Fixing everything, I’ve been abstracting everything away behind asynchronous interfaces. My mistake early on was “just talk to the database” which helped me move fast in defining the product, but it has been hurting me as I think more about performance and multi-region. I knew I was making a mistake, and now I’m paying the price.

The performance reasons alone are justification to cleaning things up, but the gist is that I’m turning things like

  Domain domain = Domains.get(nexus.database, host);

into

  domainFinder.find(host, new Callback<Domain>() { ... });

It’s especially obnoxious that I’m doing this when Java’s virtual threads are becoming a thing, but I’ve grown accustom to managing executors and callbacks without much fuss. As such, I’ve almost got everything converted to the new way, and then I’ll play with load testing to isolate calls to a cached executor such that the main thread is primarily compute. The way this helps with multi-region is that I can turn one region into a global region. The local regions all talk to the global region as a control plane using the existing web socket server.

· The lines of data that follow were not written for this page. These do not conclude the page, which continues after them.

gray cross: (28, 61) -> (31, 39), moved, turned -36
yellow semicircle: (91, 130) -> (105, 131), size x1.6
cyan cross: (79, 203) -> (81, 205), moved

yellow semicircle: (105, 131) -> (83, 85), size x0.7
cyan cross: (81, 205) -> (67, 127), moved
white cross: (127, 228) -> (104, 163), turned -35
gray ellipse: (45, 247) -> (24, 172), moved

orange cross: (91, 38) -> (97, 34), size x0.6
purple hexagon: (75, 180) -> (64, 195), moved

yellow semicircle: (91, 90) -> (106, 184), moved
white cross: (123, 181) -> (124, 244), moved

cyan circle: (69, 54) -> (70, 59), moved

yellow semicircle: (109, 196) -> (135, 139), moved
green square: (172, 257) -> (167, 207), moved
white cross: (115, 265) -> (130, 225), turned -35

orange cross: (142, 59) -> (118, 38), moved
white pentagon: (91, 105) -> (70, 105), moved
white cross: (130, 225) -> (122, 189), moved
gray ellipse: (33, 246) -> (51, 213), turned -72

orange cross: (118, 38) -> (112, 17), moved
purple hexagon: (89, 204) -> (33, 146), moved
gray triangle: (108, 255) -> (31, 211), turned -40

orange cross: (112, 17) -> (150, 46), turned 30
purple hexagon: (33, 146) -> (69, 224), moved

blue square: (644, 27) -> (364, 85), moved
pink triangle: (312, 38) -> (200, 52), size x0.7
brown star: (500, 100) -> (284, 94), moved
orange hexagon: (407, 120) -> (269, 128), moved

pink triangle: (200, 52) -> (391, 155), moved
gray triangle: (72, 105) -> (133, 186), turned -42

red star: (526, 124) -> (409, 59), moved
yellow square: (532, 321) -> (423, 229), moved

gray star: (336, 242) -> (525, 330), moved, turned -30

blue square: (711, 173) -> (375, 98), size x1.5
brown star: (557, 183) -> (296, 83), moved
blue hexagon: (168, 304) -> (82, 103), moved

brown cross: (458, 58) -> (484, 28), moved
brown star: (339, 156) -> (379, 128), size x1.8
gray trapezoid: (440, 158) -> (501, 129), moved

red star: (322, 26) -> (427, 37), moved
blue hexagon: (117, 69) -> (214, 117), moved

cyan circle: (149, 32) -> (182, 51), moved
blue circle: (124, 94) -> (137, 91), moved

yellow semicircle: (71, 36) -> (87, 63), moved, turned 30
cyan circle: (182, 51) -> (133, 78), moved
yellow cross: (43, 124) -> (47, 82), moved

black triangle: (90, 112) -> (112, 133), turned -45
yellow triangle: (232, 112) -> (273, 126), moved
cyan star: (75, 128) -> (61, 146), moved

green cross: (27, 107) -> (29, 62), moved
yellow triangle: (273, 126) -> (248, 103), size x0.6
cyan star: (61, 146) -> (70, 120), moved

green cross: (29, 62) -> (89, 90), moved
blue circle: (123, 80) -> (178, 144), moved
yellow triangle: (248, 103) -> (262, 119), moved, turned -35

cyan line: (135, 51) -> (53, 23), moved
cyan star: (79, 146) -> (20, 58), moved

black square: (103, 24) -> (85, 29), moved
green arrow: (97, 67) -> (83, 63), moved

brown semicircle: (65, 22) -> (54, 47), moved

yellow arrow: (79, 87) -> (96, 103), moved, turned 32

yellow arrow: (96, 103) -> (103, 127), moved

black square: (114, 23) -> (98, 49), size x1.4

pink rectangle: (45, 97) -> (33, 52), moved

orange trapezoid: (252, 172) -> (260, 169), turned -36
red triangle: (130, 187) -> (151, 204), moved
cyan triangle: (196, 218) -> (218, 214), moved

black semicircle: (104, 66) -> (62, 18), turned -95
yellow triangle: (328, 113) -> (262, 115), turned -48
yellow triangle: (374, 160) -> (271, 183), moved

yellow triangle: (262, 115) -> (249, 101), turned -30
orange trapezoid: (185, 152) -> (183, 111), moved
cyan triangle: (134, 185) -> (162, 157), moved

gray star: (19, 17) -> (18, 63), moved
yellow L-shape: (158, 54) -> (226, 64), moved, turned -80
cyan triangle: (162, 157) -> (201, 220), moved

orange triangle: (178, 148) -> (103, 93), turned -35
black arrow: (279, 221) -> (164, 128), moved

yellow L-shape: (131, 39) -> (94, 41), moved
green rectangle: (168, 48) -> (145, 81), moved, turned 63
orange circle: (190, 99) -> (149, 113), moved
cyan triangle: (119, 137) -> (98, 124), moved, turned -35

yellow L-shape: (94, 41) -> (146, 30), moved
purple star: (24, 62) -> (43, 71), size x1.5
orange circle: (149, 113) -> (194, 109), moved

For example, authentication is a fine reason to cross the regional boundary. This also helps me control my secrets distribution as I can put local regions in more environments as they will not have any secrets.

However, the data plane is where products run; as such, this is where I am focusing focus on making the most of the local region. The practical side-effect is that establishing a connection is slow while interacting with a product is blazing fast.

We can give the pattern a picture as thusly:

From an user experience perspective, everything that is control plane related flows to the global region. So, this is authentication, messing with authorities, deployments, etc. Connecting to a document is where things get interesting as documents are regionally homed. For example, if you connect to a document that is in the archived, then it will be restored within your local region. Thus, you’ll have like 5 milliseconds for read and write operations which is fantastic!

However, If you connect to a document that is loaded within a remote region, then your latency is the sum of the latency to your local region plus the latency between the local region and the remote region. This is a consequence of the design, but it is also practical since experiences generally are localized in many ways. Practically, this means the documents are going to biased to the first person to load them which is great for local businesses.

That’s the V1 launch plan for multi-region support, so let’s talk about a few random things.

First, an availability hit to the global region is going to cause problems. However, the local region is going to maintain a cache such that documents loaded within a region are going to stay within that region. However, documents that are archived or new will be unavailable. This is because the global control plane has the responsibility of providing a compare and set transaction for which machine and region owns the document (eventually, it will be which regional cluster owns the document where a cluster uses raft to durability execute transactions). Everything else could use a global data store with time-based conflict resolution (or write once).

Second, the work to “async-ify” all the contracts are prime opportunities to introduce cache policies which further mitigate and lesson the impact of an availability crisis. Something that is worth considering is sorting out how to replicate data from the global region to a local region such that much of the control plane is self sufficient to a region beyond writes. For much of the control plane, I’m fine with the availability of writes going down while reads work. However, this requires more cost which isn’t on the menu at the time, but as I review the various touchpoints between the region and the control plane it will require a tremendous effort which justifies investing in a database that already provides regional replication.

Third, it was useful to leverage a database to build and iterate on the product specification, but now I’m debating using a more edge-friendly database product rather than re-invent everything. The advantage of my current plans and shipping V1 multi-region is that I’ve cleaned up the critical contracts which will enable a more piecemeal migration towards a better world.

All this is extremely exciting stuff especially once I have a region within my city and experiences are blazing fast.